NOTA: Esta es una versión personalizada del proyecto original OpenPrint3D. Modificaciones incluyen: perfiles adicionales de impresoras, filamentos, herramientas de calibración, y mejoras a la GUI.
OpenPrint3D is an open proposal for standardizing printer, filament, and process profiles in a simple, neutral JSON format. It’s designed to make 3D-printing configurations easier to share, easier to maintain, and easier for tools or slicers to import — without replacing or competing with existing slicers.
This project began independently before the announcement of Prusa’s OpenPrintTag, but the two efforts are naturally complementary: OpenPrintTag focuses on spool/tag metadata, while OpenPrint3D focuses on the configuration layer behind those materials.
The goal is a lightweight, community-driven framework that reduces fragmentation and provides a clean, consistent foundation for anyone building slicer tooling, print-farm systems, material libraries, or automation.
OpenPrint3D is currently an early-stage draft (schema v0.1). Feedback, discussion, and contributions are welcome.
We invite you to join the official OpenPrint3D Discord to hang out, ask questions, and come together as a community. The Discord is intended for fun, ease of use, and open discussion among users. https://discord.gg/PDwzze2Bbw
Please Note: While the Discord is great for brainstorming and community building, all official decisions, standard changes, and technical governance are handled exclusively on GitHub. To ensure transparency and proper tracking, please submit formal proposals, bug reports, and pull requests directly to this repository
Below is a high-level view of how OpenPrint3D structures configurations.
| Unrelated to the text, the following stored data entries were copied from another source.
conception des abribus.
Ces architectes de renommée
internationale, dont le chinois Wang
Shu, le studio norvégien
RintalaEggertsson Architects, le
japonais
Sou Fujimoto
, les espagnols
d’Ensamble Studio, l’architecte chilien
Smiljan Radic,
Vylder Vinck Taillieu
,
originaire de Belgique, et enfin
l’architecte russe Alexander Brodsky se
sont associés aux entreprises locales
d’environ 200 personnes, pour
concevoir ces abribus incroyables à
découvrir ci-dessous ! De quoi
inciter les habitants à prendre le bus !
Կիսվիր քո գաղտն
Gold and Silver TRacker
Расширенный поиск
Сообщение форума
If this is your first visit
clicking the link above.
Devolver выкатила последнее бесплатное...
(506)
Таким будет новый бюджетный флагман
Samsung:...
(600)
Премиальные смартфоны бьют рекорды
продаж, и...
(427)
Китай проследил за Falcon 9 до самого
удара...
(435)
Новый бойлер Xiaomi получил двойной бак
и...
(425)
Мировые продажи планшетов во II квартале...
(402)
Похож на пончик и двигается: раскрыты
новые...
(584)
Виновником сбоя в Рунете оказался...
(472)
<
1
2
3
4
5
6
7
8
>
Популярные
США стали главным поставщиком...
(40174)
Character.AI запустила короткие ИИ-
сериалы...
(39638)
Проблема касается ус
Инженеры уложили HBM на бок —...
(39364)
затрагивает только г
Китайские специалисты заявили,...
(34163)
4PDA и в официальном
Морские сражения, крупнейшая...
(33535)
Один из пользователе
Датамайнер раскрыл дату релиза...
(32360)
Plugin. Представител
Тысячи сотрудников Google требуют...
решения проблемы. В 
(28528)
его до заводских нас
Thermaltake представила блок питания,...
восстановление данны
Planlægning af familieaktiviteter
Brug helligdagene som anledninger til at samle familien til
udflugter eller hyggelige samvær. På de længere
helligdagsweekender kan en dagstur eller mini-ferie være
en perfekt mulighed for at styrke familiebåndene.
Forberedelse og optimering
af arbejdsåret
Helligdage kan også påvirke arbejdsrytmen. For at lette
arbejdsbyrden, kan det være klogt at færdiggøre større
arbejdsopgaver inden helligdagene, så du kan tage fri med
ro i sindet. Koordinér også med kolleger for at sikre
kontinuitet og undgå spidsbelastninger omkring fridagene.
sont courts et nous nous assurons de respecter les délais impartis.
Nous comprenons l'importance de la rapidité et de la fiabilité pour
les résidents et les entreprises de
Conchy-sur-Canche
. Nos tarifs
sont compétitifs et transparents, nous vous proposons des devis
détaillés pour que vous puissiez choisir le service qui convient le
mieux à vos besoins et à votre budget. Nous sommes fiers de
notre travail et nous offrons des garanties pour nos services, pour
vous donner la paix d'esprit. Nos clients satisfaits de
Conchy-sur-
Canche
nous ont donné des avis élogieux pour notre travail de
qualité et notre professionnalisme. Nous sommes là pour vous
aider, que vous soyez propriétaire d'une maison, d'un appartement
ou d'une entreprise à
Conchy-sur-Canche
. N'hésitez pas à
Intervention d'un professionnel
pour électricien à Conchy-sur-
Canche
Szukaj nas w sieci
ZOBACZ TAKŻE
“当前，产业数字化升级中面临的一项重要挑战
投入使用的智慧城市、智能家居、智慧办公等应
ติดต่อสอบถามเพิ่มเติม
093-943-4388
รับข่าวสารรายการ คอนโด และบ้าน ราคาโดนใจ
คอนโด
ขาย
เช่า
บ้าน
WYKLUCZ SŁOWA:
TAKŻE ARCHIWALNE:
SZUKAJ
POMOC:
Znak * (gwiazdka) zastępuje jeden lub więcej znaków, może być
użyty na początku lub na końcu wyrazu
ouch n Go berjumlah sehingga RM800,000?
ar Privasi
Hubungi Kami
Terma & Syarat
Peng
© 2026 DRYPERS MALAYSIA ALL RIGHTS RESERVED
Each complete profile is assembled by combining:
• A Printer definition
• A Filament definition
• A Process definition
These three components map into a slicer's internal configuration model.
Key Idea:
OpenPrint3D does not replace slicers — it provides a clean, neutral, shared
format for describing the intent of a printer/filament/process combination.
Slicers can then map these fields into their own internal settings however they choose.